Anonymous Paul Maurice Martin said...

It seems clear to me that God's existence can't be disproved. But neither can you disprove the existence of any entity when there's no way to test for its existence - especially when "mysterious ways" is invoked in response to anything that would make its existence illogical.

Of course the fact that the existence of something can't be conclusively disproved doesn't necessarily make the idea compelling.

5:01 PM  
Blogger crystal said...

Hi Paul,

I think that's what Kant wrote - that God's existence can't be proved or disproved, but that people end up acting as if it's true or not true in the practical sense, even so.

10:28 PM  
Anonymous Paul Maurice Martin said...

What aspects of human behavior did Kant (or do you?) see as indicating belief in God?

4:18 PM  
Blogger crystal said...

I don't really understand Kant but I was recently watching a video of Keith Ward's lecture on him - link - and I remember him saying that since God's existence can't be proven or disproven (same for the existence of absolute moral values), people must be theoretical agnostics, but in practical terms they make a commiiment and actually act as if God/absolute moral values do or don't exist.

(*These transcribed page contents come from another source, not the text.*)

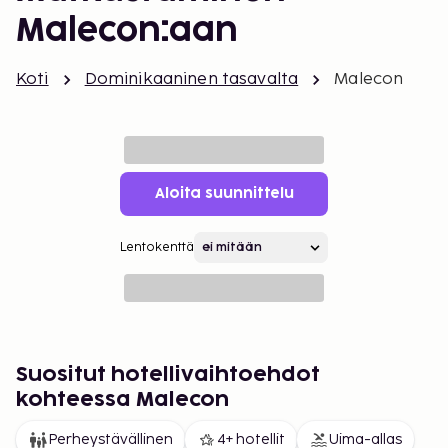
Malecon:aan
Koti
Dominikaaninen tasavalta
Malecon
Aloita suunnittelu
Lentokenttä
Suositut hotellivaihtoehdot
kohteessa Malecon
Perheystävällinen
4+ hotellit
Uima-allas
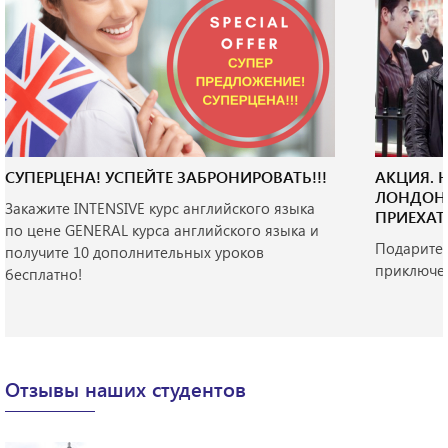
СУПЕРЦЕНА! УСПЕЙТЕ ЗАБРОНИРОВАТЬ!!!
АКЦИЯ. 
ЛОНДОНЕ
Закажите INTENSIVE курс английского языка
ПРИЕХАТЬ
по цене GENERAL курса английского языка и
Подарите 
получите 10 дополнительных уроков
приключен
бесплатно!
Отзывы наших студентов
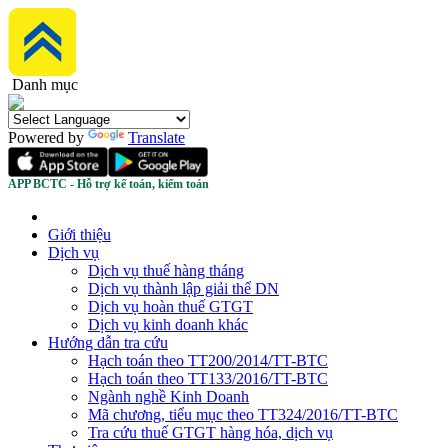
Danh mục
Powered by
Translate
APP BCTC - Hỗ trợ kế toán, kiểm toán
Giới thiệu
Dịch vụ
Dịch vụ thuế hàng tháng
Dịch vụ thành lập giải thể DN
Dịch vụ hoàn thuế GTGT
Dịch vụ kinh doanh khác
Hướng dẫn tra cứu
Hạch toán theo TT200/2014/TT-BTC
Hạch toán theo TT133/2016/TT-BTC
Ngành nghề Kinh Doanh
Mã chương, tiểu mục theo TT324/2016/TT-BTC
Tra cứu thuế GTGT hàng hóa, dịch vụ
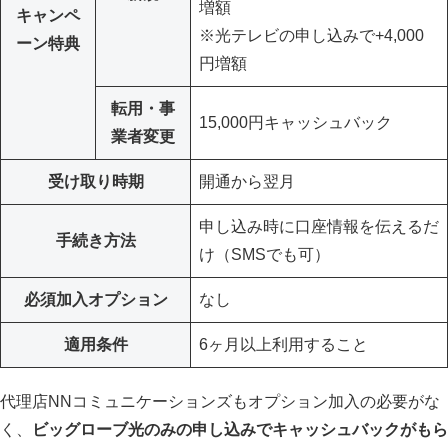
増額
キャンペ
※光テレビの申し込みで+4,000
ーン特典
円増額
転用・事
15,000円キャッシュバック
業者変更
受け取り時期
開通から翌月
申し込み時に口座情報を伝えるだ
手続き方法
け（SMSでも可）
必須加入オプション
なし
適用条件
6ヶ月以上利用すること
代理店NNコミュニケーションズもオプション加入の必要がな
く、
ビッグローブ光のみの申し込みでキャッシュバックがもら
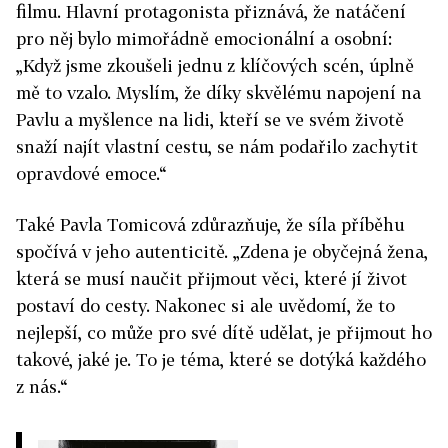
filmu. Hlavní protagonista
přiznává, že natáčení
pro něj bylo mimořádně emocionální a osobní:
„Kdy
ž jsme zkoušeli jednu z klíčových scén, úplně
mě to vzalo. Myslím, že díky skvělému napojení na
Pavlu a myšlence na lidi, kteří se ve svém životě
snaží najít vlastní cestu, se nám podařilo zachytit
opravdové emoce.“
Také Pavla Tomicová zdůrazňuje, že síla příběhu
spočívá v jeho autenticitě. „Zdena je obyčejná žena,
která se musí naučit přijmout věci, které jí život
postaví do cesty. Nakonec si ale uvědomí, že to
nejlepší, co může pro své dítě udělat, je přijmout ho
takové, jaké je. To je téma, které se dotýká každého
z nás.“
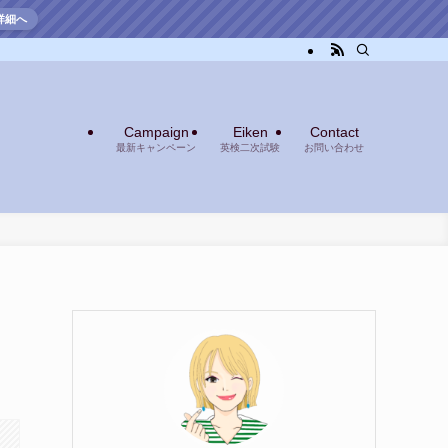
詳細へ
Campaign
Eiken
Contact
最新キャンペーン
英検二次試験
お問い合わせ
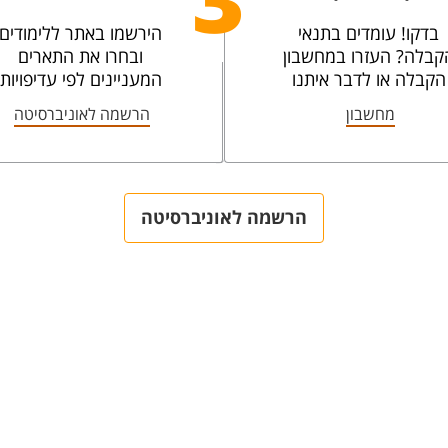
3
בדקו! עומדים בתנאי
הירשמו באתר ללימודים
קבלה? העזרו במחשבון
ובחרו את התארים
הקבלה או לדבר איתנו
המעניינים לפי עדיפויות
מחשבון
הרשמה לאוניברסיטה
הרשמה לאוניברסיטה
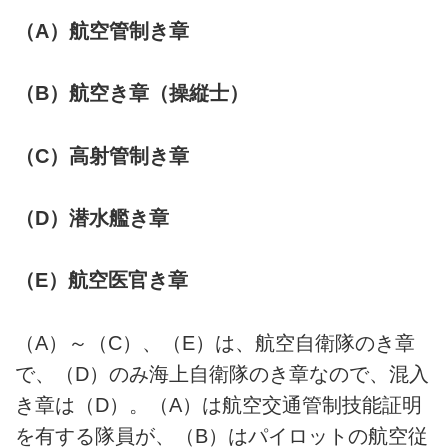
（A）航空管制き章
（B）航空き章（操縦士）
（C）高射管制き章
（D）潜水艦き章
（E）航空医官き章
（A）～（C）、（E）は、航空自衛隊のき章
で、（D）のみ海上自衛隊のき章なので、混入
き章は（D）。（A）は航空交通管制技能証明
を有する隊員が、（B）はパイロットの航空従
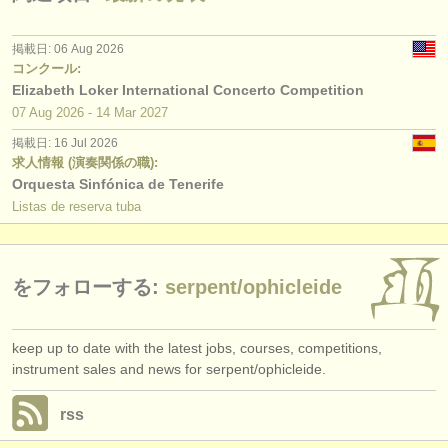
出版社:
掲載方法
掲載日: 06 Aug 2026
コンクール:
find out about our
ATS
Elizabeth Loker International Concerto Competition
07 Aug
2026
-
14 Mar
2027
ATS
faq
掲載日: 16 Jul 2026
求人情報 (演奏関係の職):
ログイン
Orquesta Sinfónica de Tenerife
Listas de reserva tuba
をフォローする:
serpent/
ophicleide
keep up to date with the latest jobs, courses, competitions,
instrument sales and news for serpent/ophicleide.
rss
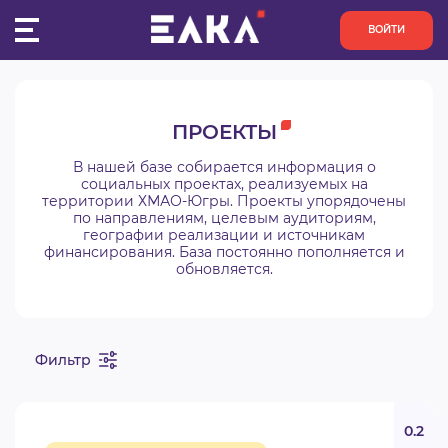
ВОЙТИ
ПУЛЬС
ПРОЕКТЫ
КОНКУРСЫ
В нашей базе собирается информация о
социальных проектах, реализуемых на
территории ХМАО-Югры. Проекты упорядочены
ОРГАНИЗАЦИИ
по направлениям, целевым аудиториям,
географии реализации и источникам
финансирования. База постоянно пополняется и
АКТИВИСТЫ
обновляется.
ПРОЕКТЫ
Фильтр
АНАЛИТИКА
БАЗА ЗНАНИЙ
0.2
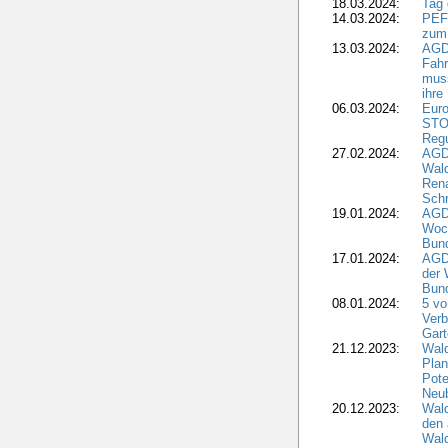
18.03.2024:
Tag
14.03.2024:
PEFC
zum
13.03.2024:
AGD
Fahr
muss
ihre
06.03.2024:
Euro
STO
Regu
27.02.2024:
AGD
Wald
Rena
Schr
19.01.2024:
AGD
Woc
Bun
17.01.2024:
AGD
der 
Bund
08.01.2024:
5 vo
Verb
Gar
21.12.2023:
Wald
Plan
Pote
Neub
20.12.2023:
Wald
den 
Wal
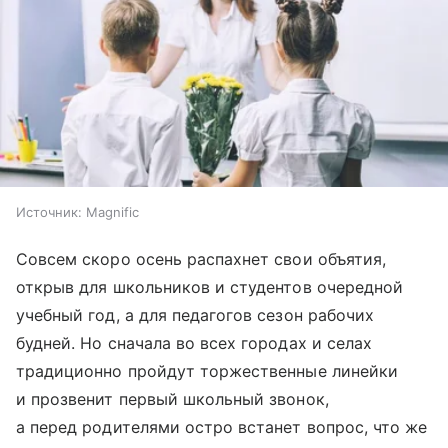
Источник:
Magnific
Совсем скоро осень распахнет свои объятия,
открыв для школьников и студентов очередной
учебный год, а для педагогов сезон рабочих
будней. Но сначала во всех городах и селах
традиционно пройдут торжественные линейки
и прозвенит первый школьный звонок,
а перед родителями остро встанет вопрос, что же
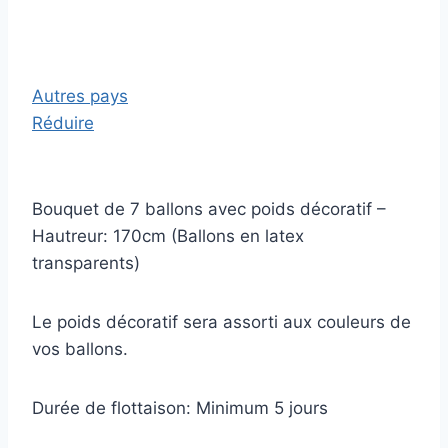
Autres pays
Réduire
Bouquet de 7 ballons avec poids décoratif –
Hautreur: 170cm (Ballons en latex
transparents)
Le poids décoratif sera assorti aux couleurs de
vos ballons.
Durée de flottaison: Minimum 5 jours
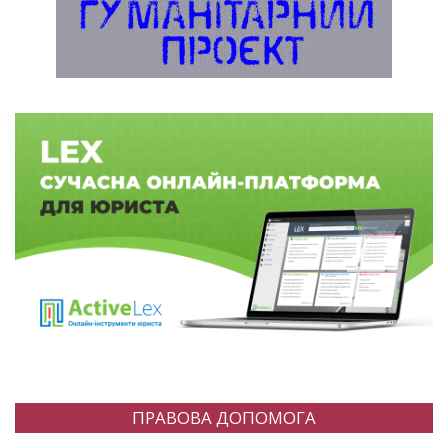
ПРАВОВА ДОПОМОГА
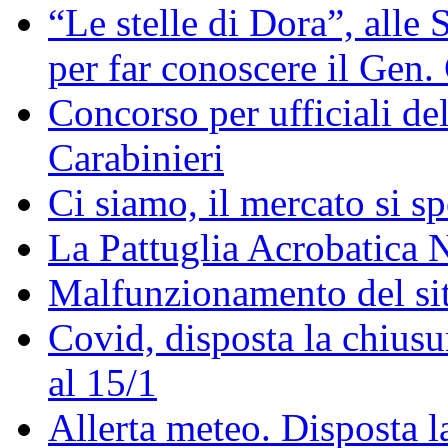
“Le stelle di Dora”, alle
per far conoscere il Gen.
Concorso per ufficiali de
Carabinieri
Ci siamo, il mercato si sp
La Pattuglia Acrobatica 
Malfunzionamento del sit
Covid, disposta la chiusu
al 15/1
Allerta meteo. Disposta l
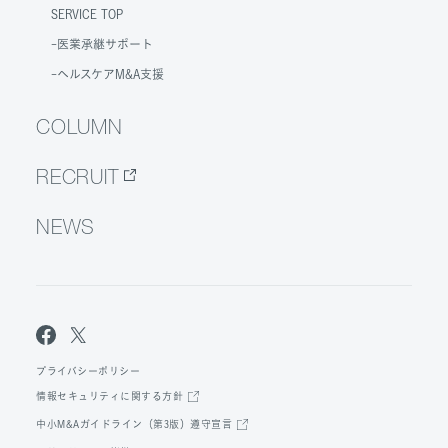
SERVICE TOP
医業承継サポート
ヘルスケアM&A支援
COLUMN
RECRUIT
NEWS
プライバシーポリシー
情報セキュリティに関する方針
中小M&Aガイドライン（第3版）遵守宣言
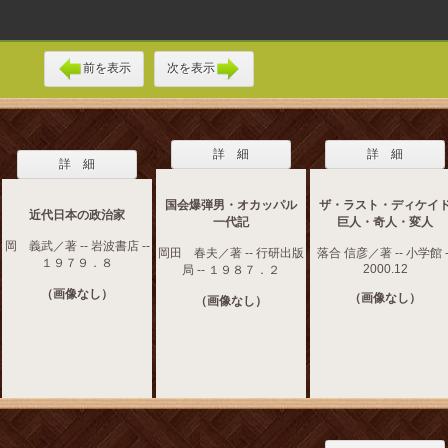
前を表示
次を表示
詳 細
詳 細
詳 細
国会爆弾男・オカッパル
ザ・ラスト・ディケイ
近代日本の政治家
一代記
巨人・奇人・変人
岡 義武／著 -- 岩波書店 --
岡田 春夫／著 -- 行研出版
落合 信彦／著 -- 小学館 -
１９７９．８
2000.12
局 -- １９８７．２
（画像なし）
（画像なし）
（画像なし）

This is exemplified when you feel and act on the feeling that something is right or wrong.

Or at least that's how I remember it :) It's an interestin video.

6:19 PM  
Blogger Paul said...

This relates to something else that's been on my mind...

In my personal experience, there's been no correlation between how interested someone is in religion and spirituality - how much they talk or write about it - and how sanely and constructively they actually live. I would have liked to think there was such a correlation, but I honesty can’t say that one exists among those people in life I’ve known best.

Similarly, when I look around at the world, I don't notice a correlation between morality and belief/unbelief.

8:38 AM  
Blogger crystal said...

I do think there are people who try to be and do "good" but I agree that those people are not necessarily religious. It's strange, but a lot of the religious people I meet don't seem to like religion because they want to be good but because they want to be "holy" which I think is different.